The public debt burden stood at 67% of GDP as of June. And the external position is in a poor state too; in May, the trade deficit was the widest since at least 2000 as imports surged by more than exports grew. Activity probably deteriorated further since; the PMI dropped from 46.8 in June to 46.3 in July. Meanwhile, the currency has continued to weaken (-6% vs. USD as of mid-September). This has contributed to the rise in price pressures; headline inflation increased to a five-year high of 8.3% y/y in July, above the central bank’s inflation target range. After keeping interest rates unchanged in July, the central bank is likely to tighten again before long.

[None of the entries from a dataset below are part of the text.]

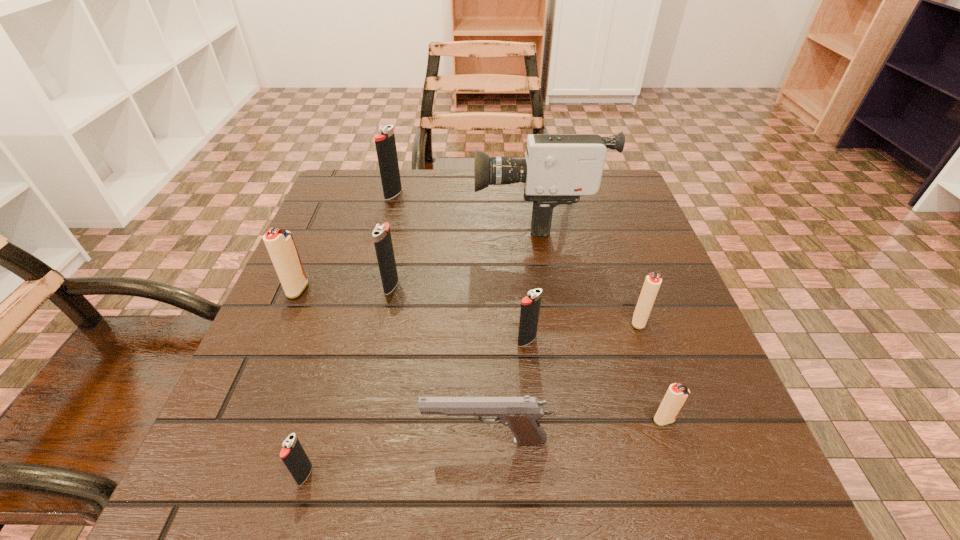 What are the coordinates of `red igniter that can be found as the third closest to the tallest object` in the screenshot? It's located at (676, 395).

Identify the location of free region that satisfies the following two spatial constraints: 1. on the recording direction of the white camcorder; 2. on the front side of the third black igniter from left to right. (548, 286).

Find the location of `blank space that satisfies the following two spatial constraints: 1. on the front side of the biggest red igniter; 2. on the right side of the second biggest red igniter`. blank space that satisfies the following two spatial constraints: 1. on the front side of the biggest red igniter; 2. on the right side of the second biggest red igniter is located at coordinates (284, 321).

At what (x,y) coordinates should I click in order to perform the action: click on free space that satisfies the following two spatial constraints: 1. on the recording direction of the tallest object; 2. on the left side of the fourth farthest igniter. Please return your answer as a coordinate pair (x, y). Looking at the image, I should click on (554, 321). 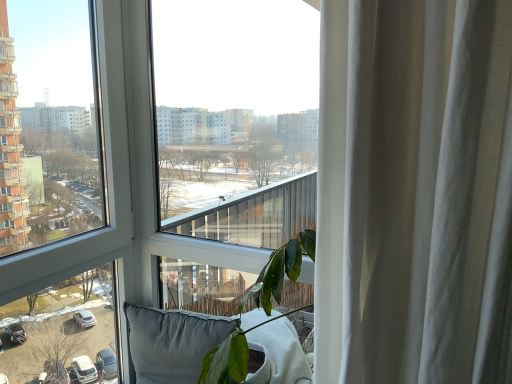 Question: Is gray fabric pillow at lower center to the left or to the right of transparent glass window at center, which is the second window from left to right, in the image?

Choices:
 (A) left
 (B) right

Answer: (A)

Question: From the image's perspective, is gray fabric pillow at lower center positioned above or below transparent glass window at center, positioned as the first window in right-to-left order?

Choices:
 (A) above
 (B) below

Answer: (B)

Question: Which is nearer to the transparent glass window at center, the first window when ordered from left to right?

Choices:
 (A) transparent glass window at center, positioned as the first window in right-to-left order
 (B) gray fabric pillow at lower center

Answer: (A)

Question: Which is nearer to the transparent glass window at center, which is the second window in right-to-left order?

Choices:
 (A) transparent glass window at center, positioned as the first window in right-to-left order
 (B) gray fabric pillow at lower center

Answer: (A)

We have penciled in a +150bps increase in the benchmark rate, to 9.00%, by year-end.

Ghana

Ghana entered talks with the IMF in July, but this has failed to soothe investors ‘concerns about the public finances. Sovereign dollar spreads have continued to widen, and the cedi has fallen further – it is now down by 37% against the dollar year-to-date. Given the large amount of sovereign FX debt, the fall in the cedi will only make the job of putting the debt position on a sustainable footing more difficult. Two credit rating agencies lowered Ghana’s long – term foreign currency rating further into junk territory.

 

A sovereign default is by no means imminent given that the FX debt repayment schedule is light over the next couple of years. But an IMF deal, including a firm commitment to fiscal consolidation, will need to be secured soon to soothe investors’ concerns. Meanwhile, the weaker cedi will add fuel to inflation, which came in at a stronger-than-expected 31.7% y/y in July – close to a 19-year high. All of this prompted the central bank to call an emergency meeting and hike interest rates by 300bp, to 22%, this month. Against this backdrop, economic activity is suffering. GDP growth slowed to just 3.3% y/y in Q1 and more timely indicators show that both business and consumer confidence have slumped. The risks to our below-consensus forecast for Ghana’s economy to expand by 3.0% this year lie firmly to the downside.